62. In recording the totality of symptoms of such a case, we must obtain an accurate description of all physical symptoms which prevailed before the disease degenerated into a one-sided mental disorder. We compare, then, these early symptoms with their present indistinct remnants, which occasionally appear during lucid intervals, and add the symptoms of the mental state as observed by the physician and attendants of the patient.

63. Though a patient may be relieved of an acute mental disorder by non-antipsoric medicine, no time must be lost in perfecting the cure by continued anti-psoric treatment, so that the disease may not break out anew, which will be prevented by strict adherence to well-regulated diet and habits. If neglected, psora will be usually developed during the second attack, and may assume a form, periodical or continuous, and much more difficult to cure.

64. Mental diseases, not the result of physical or bodily affections, of recent date, and which have not yet undermined the physical health too seriously, admit of the. speedy cure by physical treatment, while careful regulations of habits will re-establish the health of the body, but as a measure of precaution a course of antipsoric treatment is advisable, in order to prevent a recurrence of the attack of mental aberration. Proper hygiene and psychical regimen of the mind must be strictly enforced by the physician and attendants. The treatment of insane persons should be conducted with a view of the absolute avoidance of corporeal punishment or torture. Physician and attendants should always treat such patients as if they regarded them as rational beings.

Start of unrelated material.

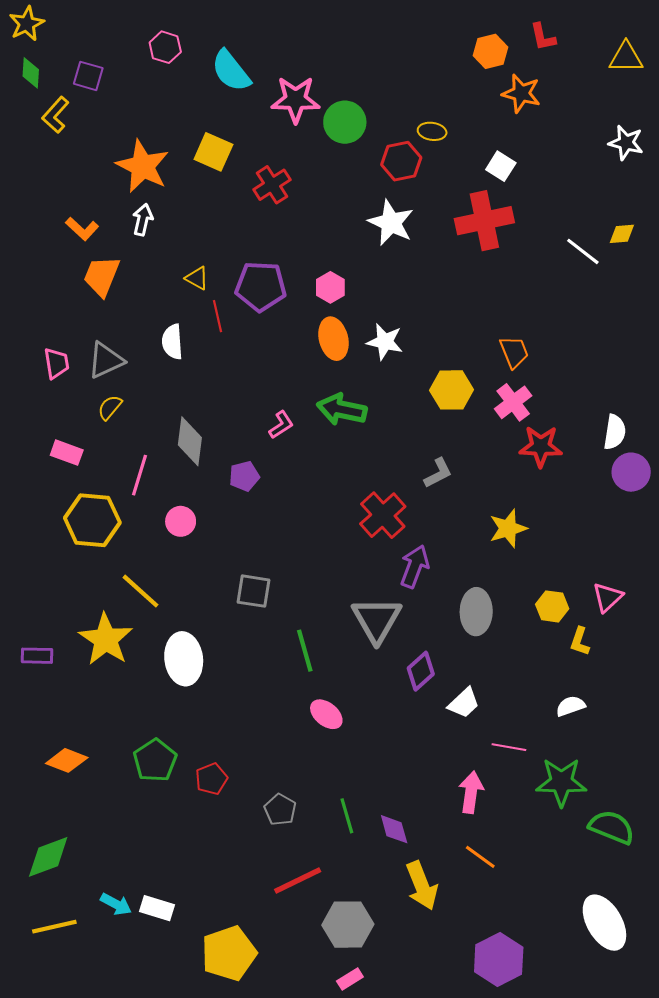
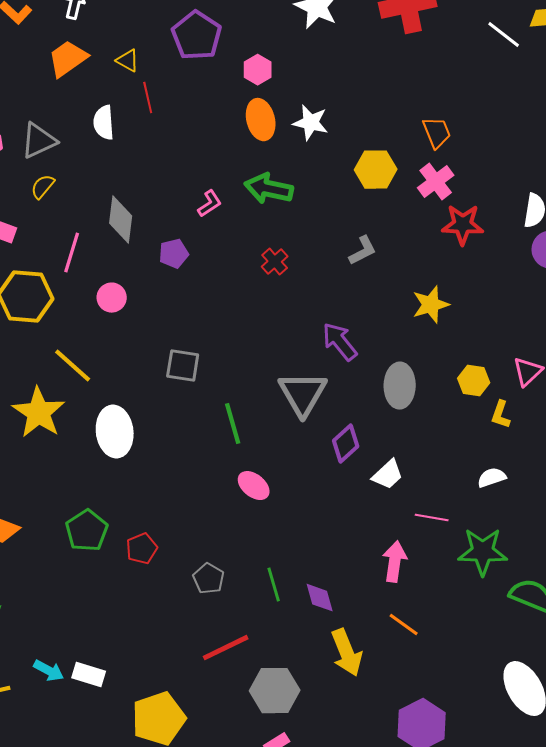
orange trapezoid: (102, 276) -> (68, 59), moved, turned 33
purple pentagon: (261, 286) -> (197, 36), moved, turned 30
red cross: (383, 515) -> (275, 262), moved, size x0.6
purple arrow: (415, 566) -> (340, 342), turned -60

65. Intermittent diseases also claim our attention. Some return at certain period, and there are others, apparently non-febrile affections, resembling intermittents by their peculiar recurrences. There are also affections characterized by the appearance of certain morbid conditions, alternating at uncertain periods with morbid conditions of a different kind. Such alternating diseases are mostly chronic and a product of developed psora, in rare instances they are complicated with syphilitic miasma. The first needs purely antipsoric treatment, the latter an alternation of antipsoric with antisyphilitics.

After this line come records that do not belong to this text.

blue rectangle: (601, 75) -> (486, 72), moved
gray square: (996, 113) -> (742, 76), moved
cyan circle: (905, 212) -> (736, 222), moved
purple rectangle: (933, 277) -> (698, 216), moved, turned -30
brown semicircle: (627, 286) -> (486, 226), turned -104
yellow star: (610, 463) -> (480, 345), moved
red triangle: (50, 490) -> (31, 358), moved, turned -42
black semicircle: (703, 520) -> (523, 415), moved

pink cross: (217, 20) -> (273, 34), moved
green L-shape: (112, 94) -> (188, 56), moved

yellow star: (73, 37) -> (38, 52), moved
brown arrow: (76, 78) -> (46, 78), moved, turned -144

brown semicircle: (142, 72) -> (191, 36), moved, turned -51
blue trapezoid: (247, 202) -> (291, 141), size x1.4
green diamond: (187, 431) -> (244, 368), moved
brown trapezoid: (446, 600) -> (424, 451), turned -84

66. Typical intermittents recur after a certain period of apparent health, and vanish after an equally definite period. Apparently non-febrile morbid conditions, recurring at certain periods, are not of sporadic or epidemic nature, they belong to a class of chronic, mostly genuine psoric diseases. Sometimes an intercurrent dose of highly potentized Peruvian bark extinguishes the intermittent type of the disease.

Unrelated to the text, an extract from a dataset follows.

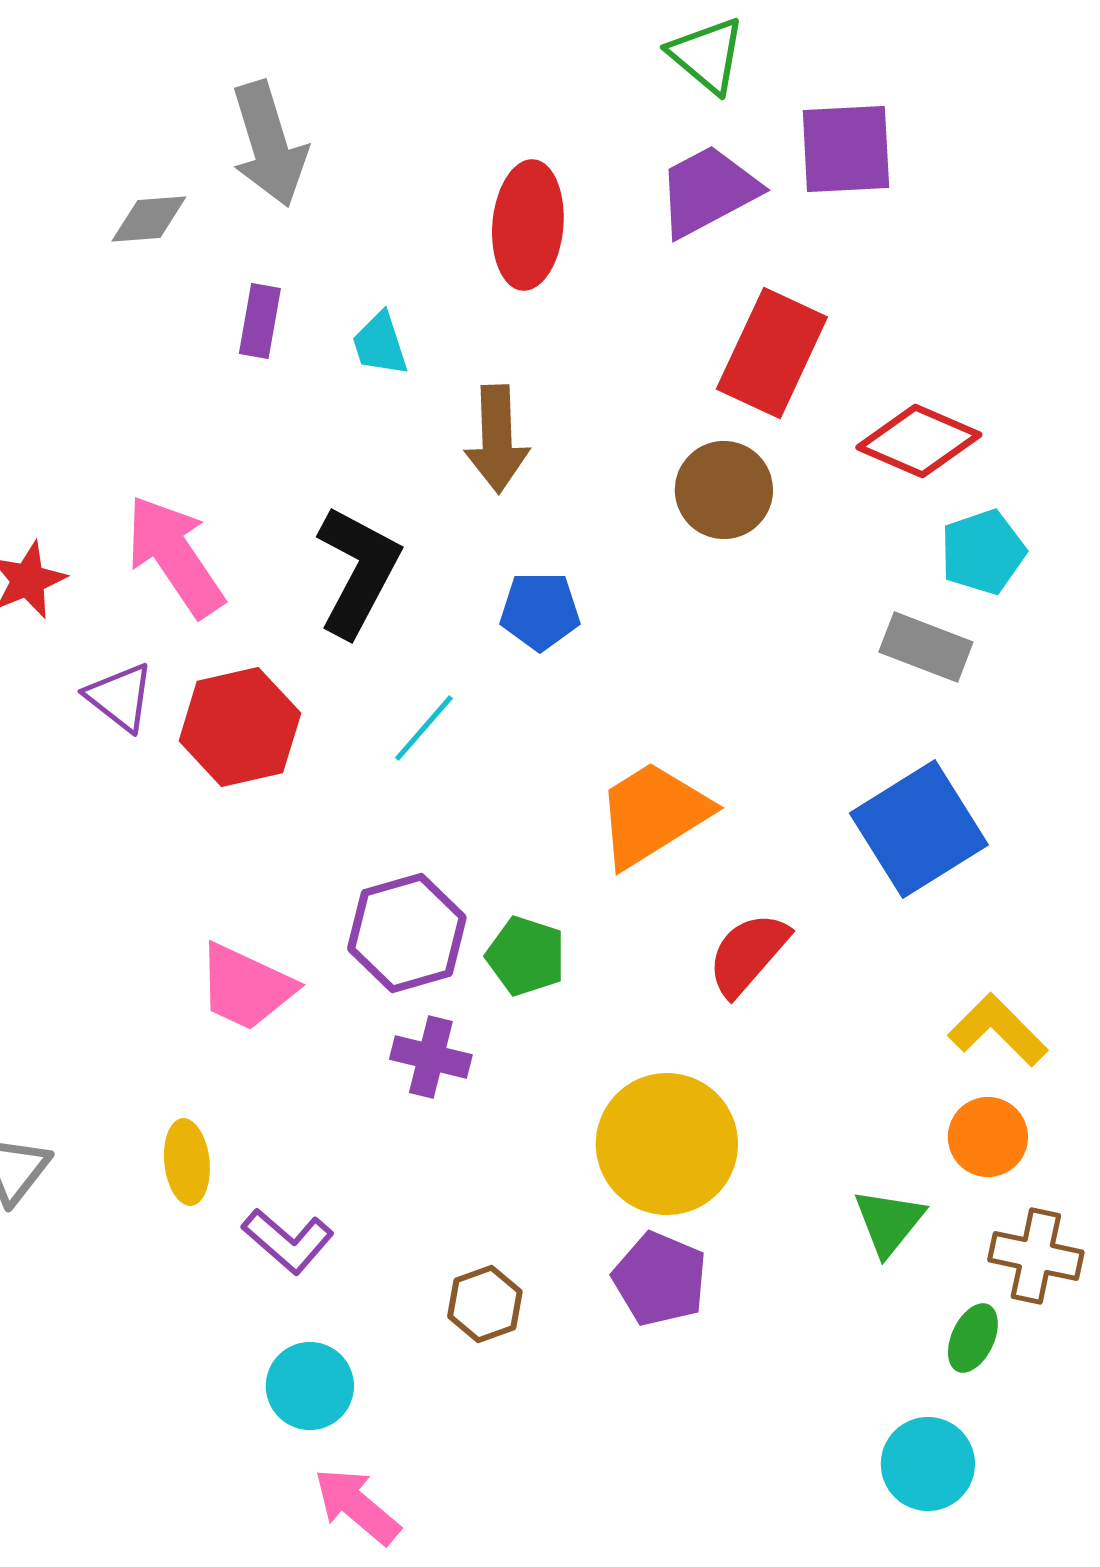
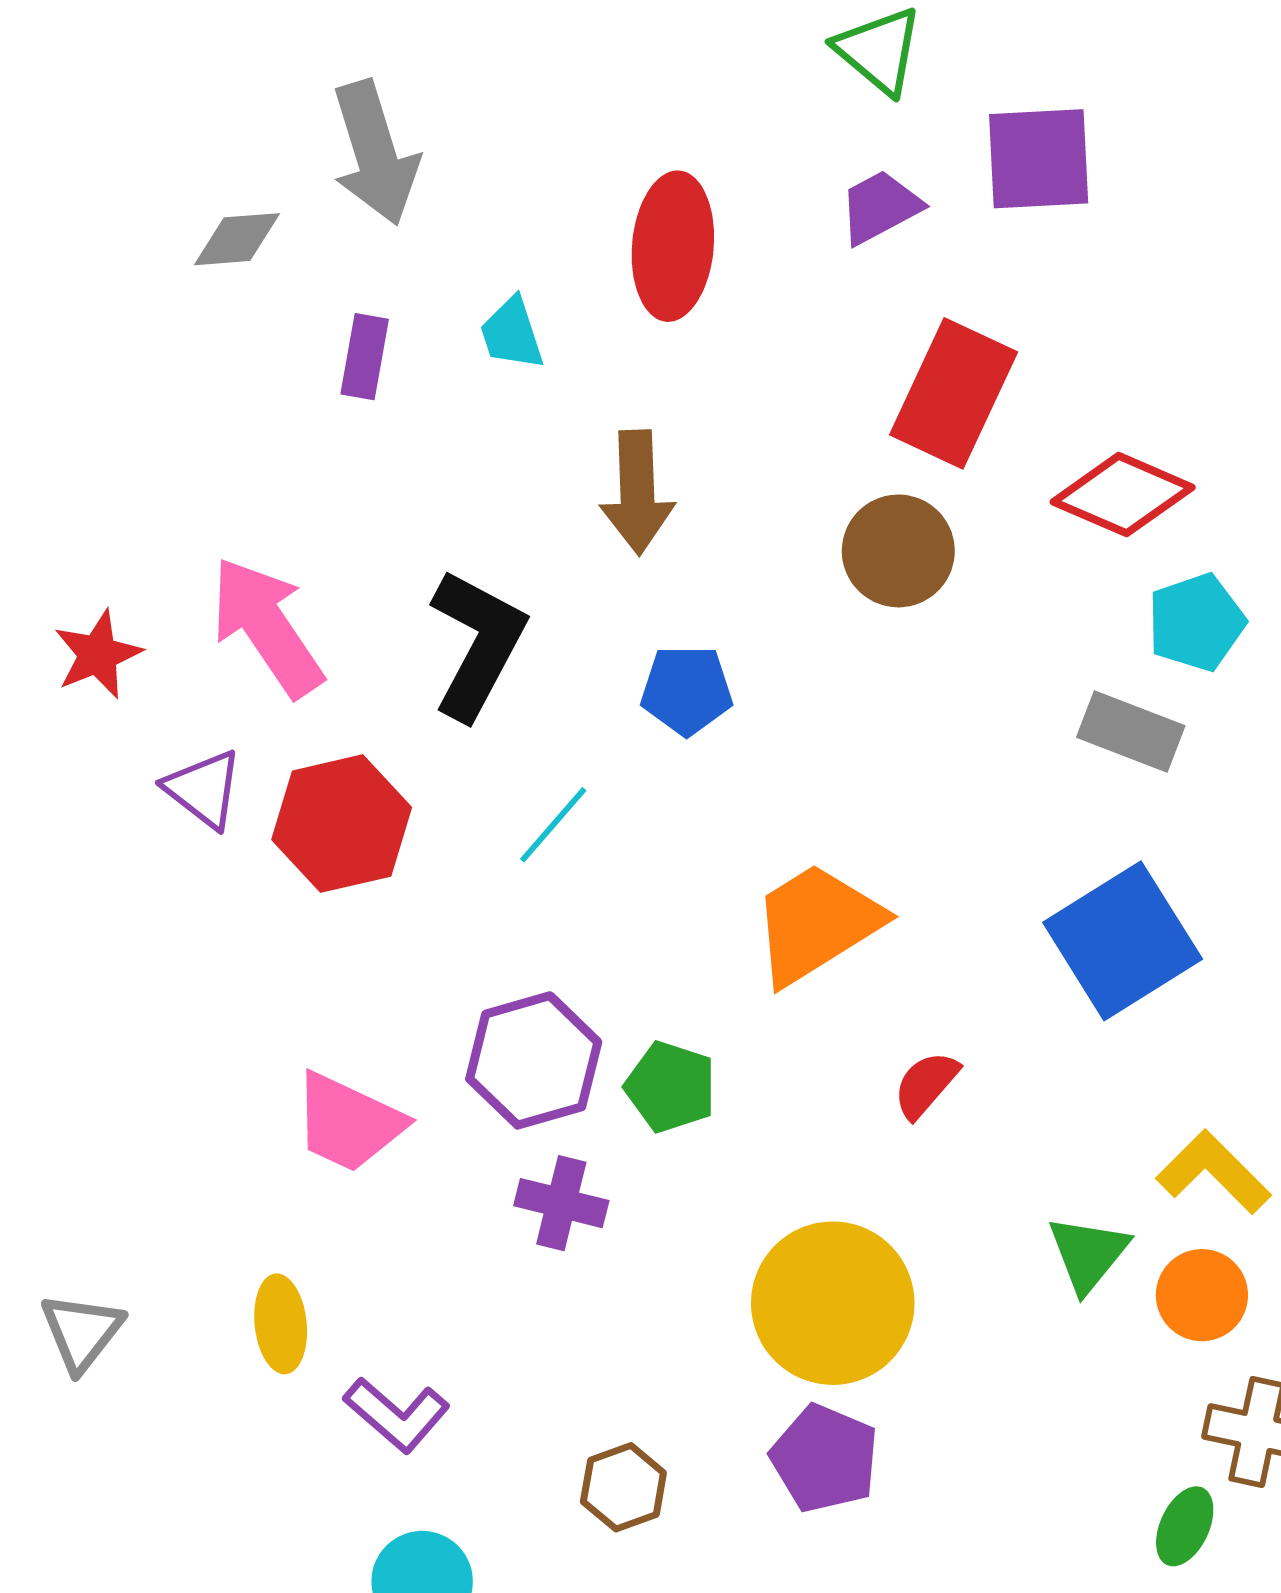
purple trapezoid: (708, 191) -> (880, 207), size x0.7
cyan trapezoid: (380, 344) -> (512, 334), moved
red semicircle: (748, 954) -> (926, 1085), size x0.7
green triangle: (889, 1222) -> (1088, 1254), moved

67. In sporadic or epidemic intermittents, not prevalent endemically in marshy districts, each attack is mostly composed of two distinct stages, chill and heat, or heat and then chill; still more frequently they consist of three stages, chill, heat and finally sweat. The remedy, usually a non-antipsoric, must have the power to produce in healthy persons the several successive stages similar to the natural disease, and should correspond, as closely as possible, with the most prominent and peculiar stage of the disease; but the symptoms which mark the condition of the patient during the apyrexia, should chiefly be taken for guides in selecting the most striking homoeopathic remedy. The best time to administer the medicine is a short time after the termination of the paroxysm, then the medicine has time to develop its curative effect without violent action or disturbance, and the vital force is then in the most favorable condition to be gently modified by the medicine and restored to healthy action. If the apyrexia is very brief, or if it is disturbed by the after effects of the preceding paroxysm, the dose of the medicine should be administered when the sweating stage diminishes or when the subsequent stages of the paroxysm decline.

68. One dose may suffice to restore health, but when a new attack threatens, the same remedy should be repeated, provided the complex of symptoms remains the same; but the intermittent is apt to recur, when the noxious influences, which first originated the disease, continue to act upon the convalescent patient, as would be the case in marshy localities, and to eradicate the tendency to relapses, the patient ought to be removed to a mountainous region. When this suitable remedy fails to break up the paroxysms, unless continued exposure to marsh miasma is at fault, we may blame the latent psora for it, and antipsoric remedies are needed for a cure.

69. Epidemics of intermittents in non-malarial districts partake of the nature of chronic diseases; each epidemic possesses a peculiar uniform character, common to all individuals attacked by the epidemic, and this uniform character points out the homoeopathic remedy for all cases in general. This remedy usually also relieves patients, who, previous to this epidemic, had enjoyed good health, and who were free from developed psora.

70. In such epidemic intermittents our antipsorics fail, but a few doses of sulphur or hepar sulphur, repeated at long intervals, will aid us in their cure. Malignant intermittents, attacking single persons not residing in marshy districts, need in the beginning a non-antipsoric remedy, which should be continued for several days, for the purpose of reducing the disease as far as possible. Where this fails, psora is sure in the act of development, and antipsorics alone will give relief.

71. Intermittent fevers, indigenous to marshy countries, or places subject to inundations, will hardly ever affect young and healthy people, if their habits are temperate, and if they are not weakened by want, fatigue or excesses. Endemics are apt to attack new comers, but a few doses of high potencies of China will easily rid them of the fever, provided their mode of life is very simple, and if there is no latent psora in them, which, where such is the case, necessitates antipsoric treatment.